NIA-AA criteria: GFAP is classified as an inflammatory/immune process biomarker (category "I") in the 2024 updated NIA-AA diagnostic framework, specifically reflecting the astrocyte reactivity subcategory.
In the Allen Human Brain Atlas:
GFAP expression follows a characteristic developmental trajectory: absent in early embryonic brain, first detectable during late gestation as radial glia begin differentiating into astrocytes, then increasing postnatally as astrocyte maturation proceeds. Expression persists throughout adulthood and increases with normal aging, particularly in white matter tracts.

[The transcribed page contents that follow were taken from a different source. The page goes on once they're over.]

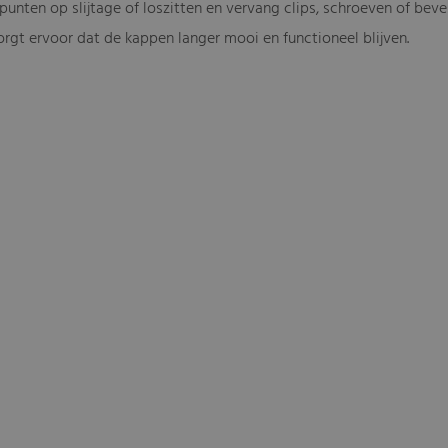
punten op slijtage of loszitten en vervang clips, schroeven of bev
rgt ervoor dat de kappen langer mooi en functioneel blijven.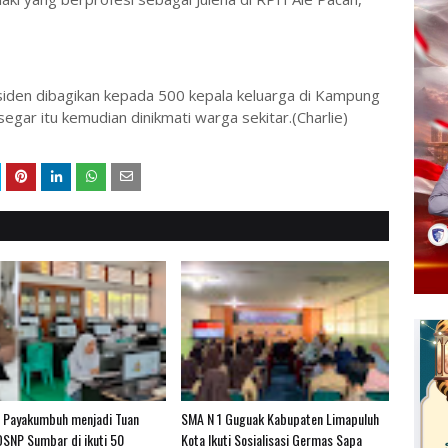
residen dibagikan kepada 500 kepala keluarga di Kampung
egar itu kemudian dinikmati warga sekitar.(Charlie)
 Payakumbuh menjadi Tuan
SMA N 1 Guguak Kabupaten Limapuluh
SNP Sumbar di ikuti 50
Kota Ikuti Sosialisasi Germas Sapa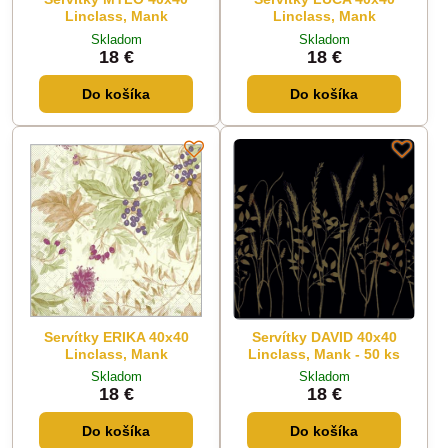
Linclass, Mank
Linclass, Mank
Skladom
Skladom
18 €
18 €
Do košíka
Do košíka
Servítky ERIKA 40x40
Servítky DAVID 40x40
Linclass, Mank
Linclass, Mank - 50 ks
Skladom
Skladom
18 €
18 €
Do košíka
Do košíka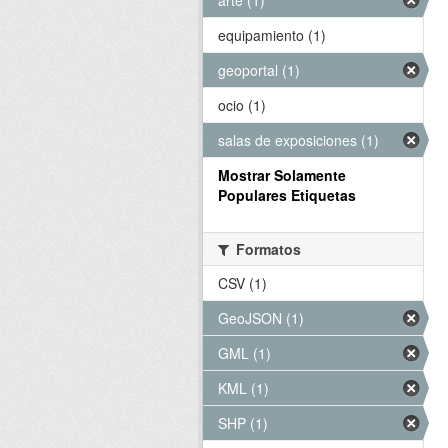
arte (1)
equipamiento (1)
geoportal (1)
ocio (1)
salas de exposiciones (1)
Mostrar Solamente
Populares Etiquetas
Formatos
CSV (1)
GeoJSON (1)
GML (1)
KML (1)
SHP (1)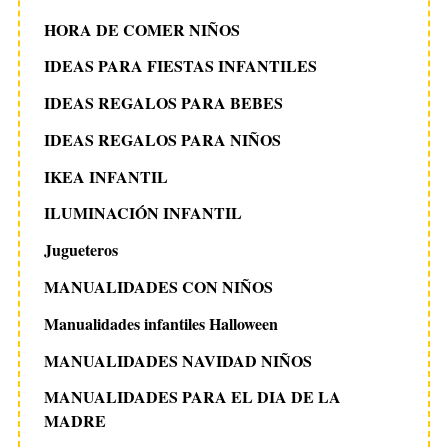
HORA DE COMER NIÑOS
IDEAS PARA FIESTAS INFANTILES
IDEAS REGALOS PARA BEBES
IDEAS REGALOS PARA NIÑOS
IKEA INFANTIL
ILUMINACIÓN INFANTIL
Jugueteros
MANUALIDADES CON NIÑOS
Manualidades infantiles Halloween
MANUALIDADES NAVIDAD NIÑOS
MANUALIDADES PARA EL DIA DE LA
MADRE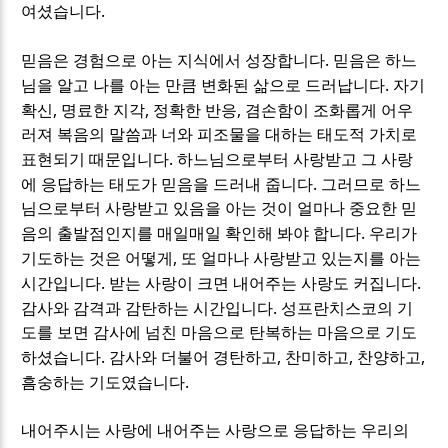
.
여셨습니다
.
믿음은 경험으로 아는 지식에서 성장합니다
믿음은 하느
.
님을 알고 나를 아는 만큼 변화된 삶으로 드러납니다
자기
,
,
,
확신
명료한 지각
정확한 반응
겸손함이 조화롭게 어우
러져 복음의 말씀과 너와 피조물을 대하는 태도적 가치로
.
표현되기 때문입니다
하느님으로부터 사랑받고 그 사랑
.
에 응답하는 태도가 믿음을 드러내 줍니다
그러므로 하느
님으로부터 사랑받고 있음을 아는 것이 얼마나 중요한 믿
.
음의 출발점인지를 매일매일 확인해 봐야 합니다
우리가
,
기도하는 것은 어떻게
또 얼마나 사랑받고 있는지를 아는
.
.
시간입니다
받는 사랑이 크면 내어주는 사랑도 커집니다
.
감사와 감격과 감탄하는 시간입니다
성프란치스코의 기
도를 보면 감사에 넘친 마음으로 탄복하는 마음으로 기도
.
,
,
,
하셨습니다
감사와 더불어 경탄하고
찬미하고
찬양하고
.
흠숭하는 기도였습니다
내어주시는 사랑에 내어주는 사랑으로 응답하는 우리의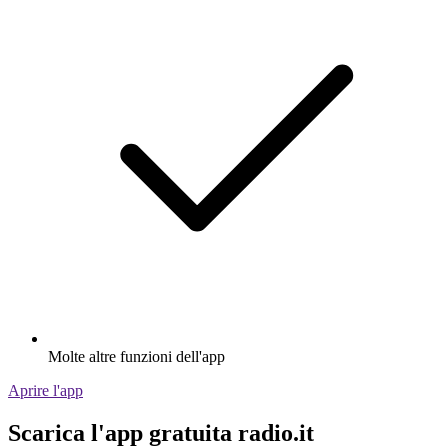
Molte altre funzioni dell'app
Aprire l'app
Scarica l'app gratuita radio.it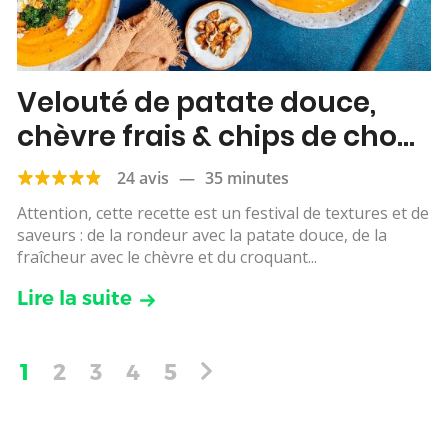
Velouté de patate douce,
chèvre frais & chips de chou
kale
24 avis
—
35 minutes
Attention, cette recette est un festival de textures et de
saveurs : de la rondeur avec la patate douce, de la
fraîcheur avec le chèvre et du croquant...
Lire la suite
1
2
3
4
5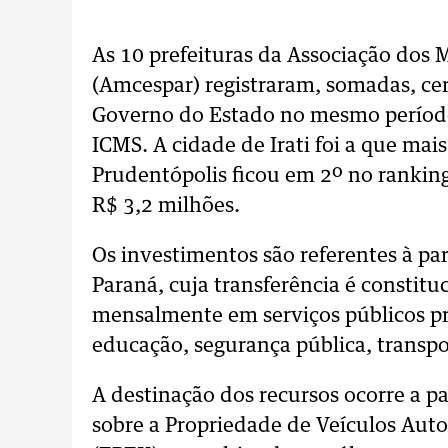
As 10 prefeituras da Associação dos 
(Amcespar) registraram, somadas, ce
Governo do Estado no mesmo período
ICMS. A cidade de Irati foi a que mai
Prudentópolis ficou em 2º no ranki
R$ 3,2 milhões.
Os investimentos são referentes à pa
Paraná, cuja transferência é constituc
mensalmente em serviços públicos pr
educação, segurança pública, transpor
A destinação dos recursos ocorre a p
sobre a Propriedade de Veículos Aut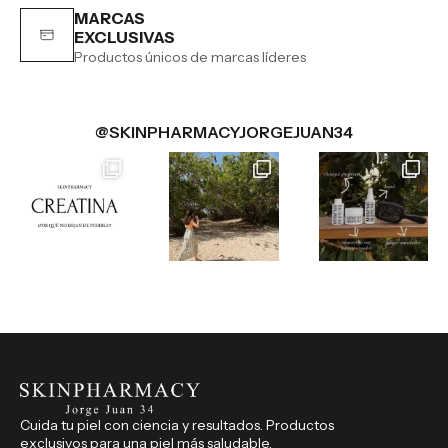
MARCAS
EXCLUSIVAS
Productos únicos de marcas líderes
@SKINPHARMACYJORGEJUAN34
Cuida tu piel con ciencia y resultados. Productos
exclusivos para una piel más saludable.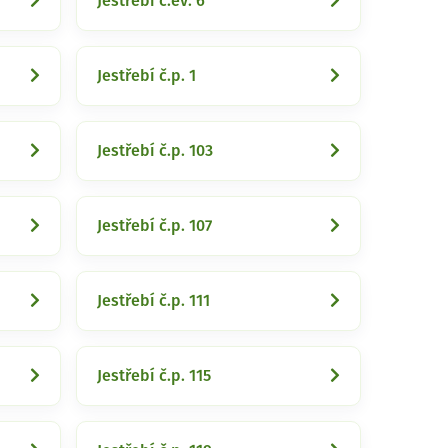
Jestřebí č.ev. 6
Jestřebí č.p. 1
Jestřebí č.p. 103
Jestřebí č.p. 107
Jestřebí č.p. 111
Jestřebí č.p. 115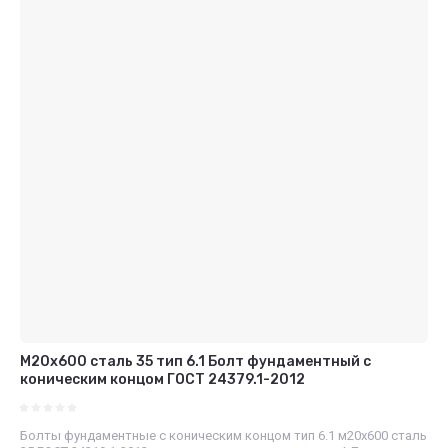
М20х600 сталь 35 тип 6.1 Болт фундаментный с
коническим концом ГОСТ 24379.1-2012
Болты фундаментные с коническим концом тип 6.1 м20х600 сталь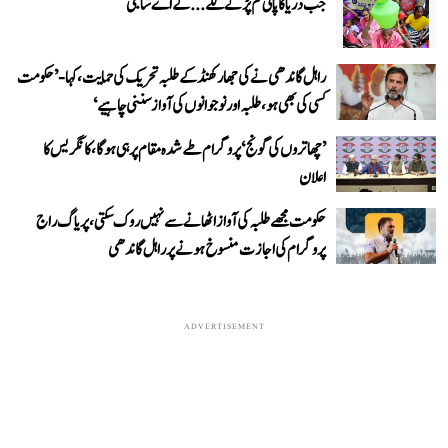
جب دریا کا پانی کم پڑنے لگے...کے اے شاجی
راہل گاندھی نے کی جھارکھنڈ کے طلبہ تحریک کی حمایت، کہا- ’حکومت
کسی کی بھی ہو، طلبہ اور نوجوانوں کی آواز سننی چاہیے‘
’چھاتروں کی گونج‘ پروگرام طے شدہ مقام پر ہی ہوگا، کانگریس کا
اعلان
حکومت مجھے طلبہ کی آواز اٹھانے سے نہیں روک سکتی، پریاگ راج
پروگرام کی اجازت منسوخ ہونے پر راہل گاندھی
ADVERTISEMENT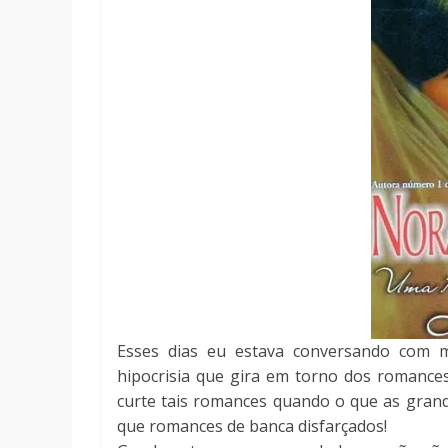
Esses dias eu estava conversando com 
hipocrisia que gira em torno dos romance
curte tais romances quando o que as gran
que romances de banca disfarçados!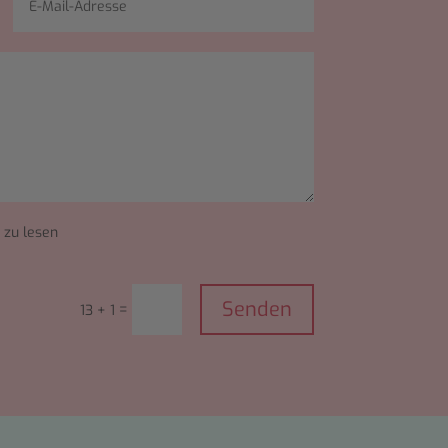
 zu lesen
Senden
=
13 + 1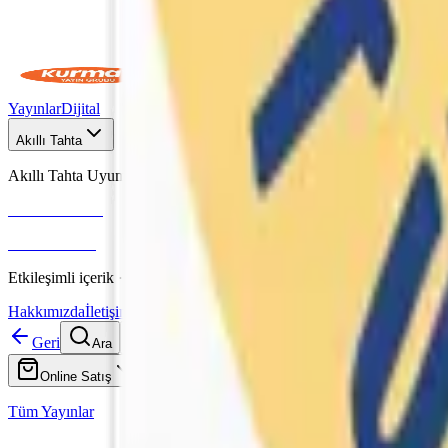
Yayınlar
Dijital
Akıllı Tahta
Akıllı Tahta Uyumlu
Fenomen Okul
More & More
Etkileşimli içerik · Video destekli anlatım · MEB uyumlu
Hakkımızda
İletişim
Geri
Ara
Online Satış
Tüm Yayınlar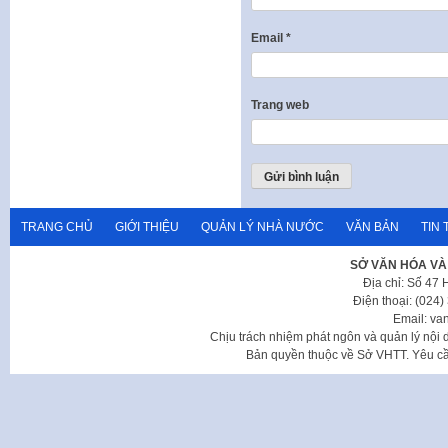
Email
*
Trang web
TRANG CHỦ
GIỚI THIỆU
QUẢN LÝ NHÀ NƯỚC
VĂN BẢN
TIN 
SỞ VĂN HÓA VÀ
Địa chỉ: Số 47
Điện thoại: (024
Email: va
Chịu trách nhiệm phát ngôn và quản lý nộ
Bản quyền thuộc về Sở VHTT. Yêu cầu 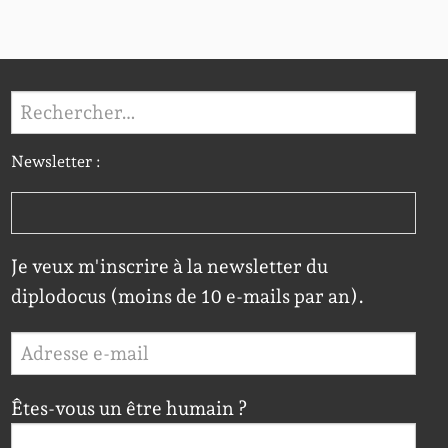
Rechercher :
Newsletter :
Je veux m'inscrire à la newsletter du
diplodocus (moins de 10 e-mails par an).
Êtes-vous un être humain ?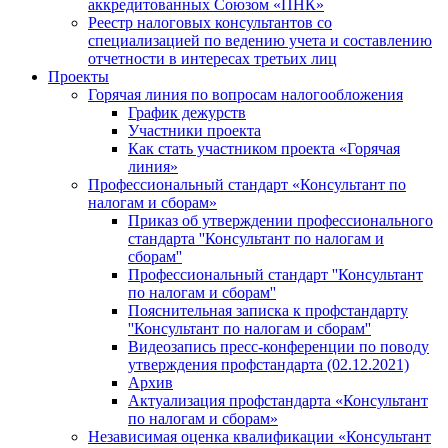
аккредитованных Союзом «ПНК»
Реестр налоговых консультантов со
специализацией по ведению учета и составлению
отчетности в интересах третьих лиц
Проекты
Горячая линия по вопросам налогообложения
График дежурств
Участники проекта
Как стать участником проекта «Горячая
линия»
Профессиональный стандарт «Консультант по
налогам и сборам»
Приказ об утверждении профессионального
стандарта ''Консультант по налогам и
сборам''
Профессиональный стандарт ''Консультант
по налогам и сборам''
Пояснительная записка к профстандарту
''Консультант по налогам и сборам''
Видеозапись пресс-конференции по поводу
утверждения профстандарта (02.12.2021)
Архив
Актуализация профстандарта «Консультант
по налогам и сборам»
Независимая оценка квалификации «Консультант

The study of Gfap (Glial Fibrillary Acidic Protein Gene) has evolved significantly over the past decades. Research in this area has revealed important insights into the underlying mechanisms of neurodegeneration and continues to drive therapeutic development.
Historical context and key discoveries in this field have shaped our current understanding and will continue to guide future research directions.